• **What to produce**: Nothing but the pictures should be dropped; repeat the rest of the data below exactly.

[Saved entries]

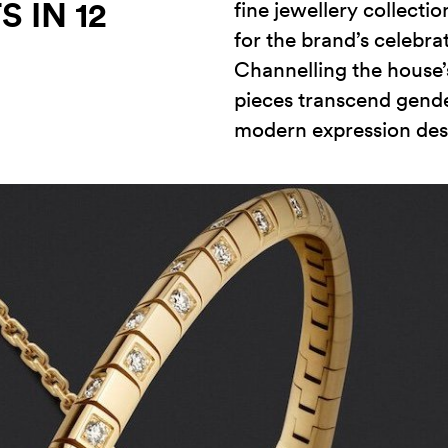
 IN 12
fine jewellery collecti
for the brand’s celebra
Channelling the house’s
pieces transcend gende
modern expression desi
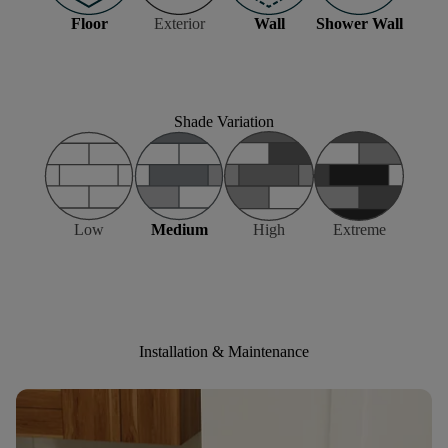
Floor
Exterior
Wall
Shower Wall
Shade Variation
Low
Medium
High
Extreme
Installation & Maintenance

• **Result**:
 IN 12
fine jewellery collecti
for the brand’s celebra
Channelling the house’s
pieces transcend gende
modern expression desi
Floor
Exterior
Wall
Shower Wall
Shade Variation
Low
Medium
High
Extreme
Installation & Maintenance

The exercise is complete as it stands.